Starting in July, Google will take into account the speed at which pages load on mobile devices when ranking websites in mobile search results.
Generally, websites with fast loading pages will get a higher ranking in search results than those of the same quality content but with slower page speeds. Google will apply the speed-ranking factor to all mobile pages regardless of the technology used to build the page.
The Speed Update, as Google is calling it, is designed to encourage website owners to optimize their sites for mobile use at a time when a growing number of people have begun using smartphones and tablets to browse and search online. Google has been using site speed as a ranking factor for desktop search since 2010.
Even after the change kicks in, Google will continue to consider search query intent when ranking pages in mobile search. So a slow page still has the potential to rank highly in search results if the content is strong and relevant enough to the query, the company said.
The inclusion of speed as a ranking factor for mobile search will “only affect pages that deliver the slowest experience to users and will only affect a small percentage of queries,” Google engineers Zhiheng Wang and Doantam Phan said in a Jan. 18 blog.
Wang and Phan encouraged webmasters to review various user experience metrics that Google has made available over the years to figure out how their site performance might be impacting the overall experience of mobile users.
Currently no tool is available that lets website owners figure out if their site will be negatively impacted by the new mobile search ranking factor, the two engineers said. But various tools are available to help evaluate mobile page performance, they noted.
One of them is the Chrome User Experience Report, which contains user experience metrics collected from Chrome users on various popular web destinations. The data reflects how mobile users actually experienced popular web destinations and is designed to give webmasters pointers on how to replicate that experience on their own sites.
Another tool that website owners can use to evaluate mobile page performance is called Lighthouse, Wang and Phan said. The automated tool lets site owners audit performance, accessibility and other website performance metrics.

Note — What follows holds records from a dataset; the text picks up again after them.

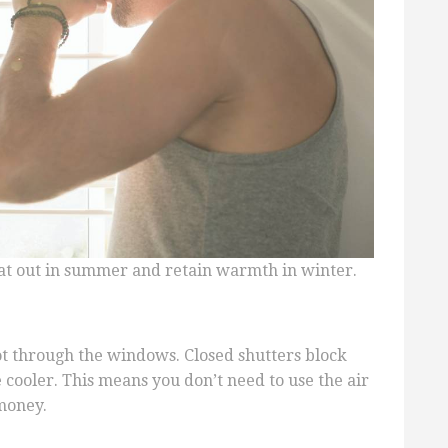
eat out in summer and retain warmth in winter.
 through the windows. Closed shutters block
 cooler. This means you don’t need to use the air
money.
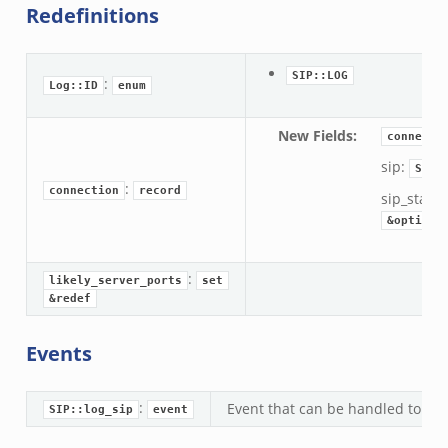
Redefinitions
SIP::LOG
:
Log::ID
enum
New Fields
:
connecti
sip:
SIP:
:
connection
record
sip_state:
&optiona
:
likely_server_ports
set
&redef
Events
:
Event that can be handled to acce
SIP::log_sip
event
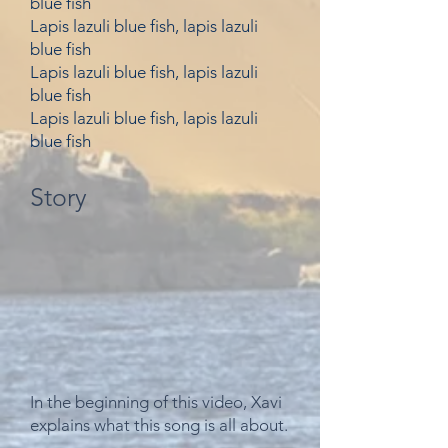
blue fish
Lapis lazuli blue fish, lapis lazuli
blue fish
Lapis lazuli blue fish, lapis lazuli
blue fish
Lapis lazuli blue fish, lapis lazuli
blue fish
Story
In the beginning of this video, Xavi
explains what this song is all about.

Google has been prepping website owners for the Speed Update for sometime. The company has been using its enormous clout in the search space to get website owners to optimize their pages for mobile use in a variety of ways.

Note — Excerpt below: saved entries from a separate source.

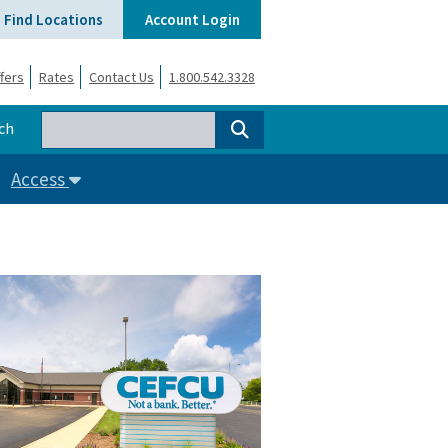
Find Locations
Account Login
fers
Rates
Contact Us
1.800.542.3328
ch
Access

The most notable among them is Accelerated Mobile Pages (AMP) a, Google-led open-source initiative to get websites to implement a lightweight protocol for boosting site performance on mobile devices. Sites that have implemented AMP are now ranked higher in Google’s mobile search results than sites that have not implemented the protocol.

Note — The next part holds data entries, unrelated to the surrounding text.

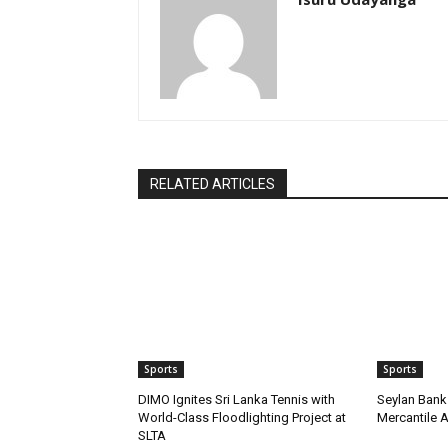
RELATED ARTICLES
Sports
Sports
DIMO Ignites Sri Lanka Tennis with
Seylan Bank 
World-Class Floodlighting Project at
Mercantile 
SLTA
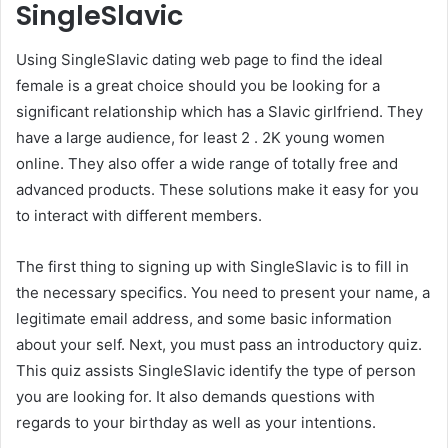
SingleSlavic
Using SingleSlavic dating web page to find the ideal
female is a great choice should you be looking for a
significant relationship which has a Slavic girlfriend. They
have a large audience, for least 2 . 2K young women
online. They also offer a wide range of totally free and
advanced products. These solutions make it easy for you
to interact with different members.
The first thing to signing up with SingleSlavic is to fill in
the necessary specifics. You need to present your name, a
legitimate email address, and some basic information
about your self. Next, you must pass an introductory quiz.
This quiz assists SingleSlavic identify the type of person
you are looking for. It also demands questions with
regards to your birthday as well as your intentions.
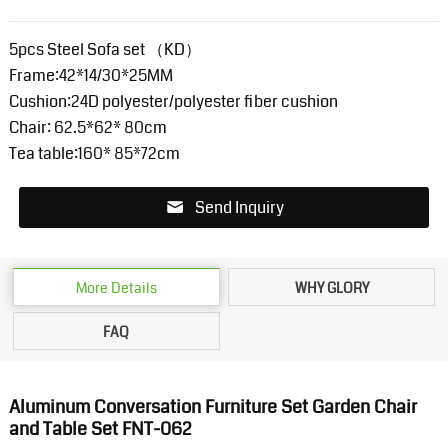
5pcs Steel Sofa set （KD）
Frame:42*14/30*25MM
Cushion:24D polyester/polyester fiber cushion
Chair: 62.5*62* 80cm
Tea table:160* 85*72cm
Send Inquiry
More Details
WHY GLORY
FAQ
Aluminum Conversation Furniture Set Garden Chair
and Table Set FNT-062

More recently, the company began rolling out mobile-first indexing under which it has begun using the mobile version of a website’s content first when indexing pages for search. Prior to the shift, Google’s search engine crawlers looked at the desktop content first for site indexing. The company has said the shift is necessary to ensure that users searching for content with their mobile devices do not end up on pages that are vastly different from the desktop version.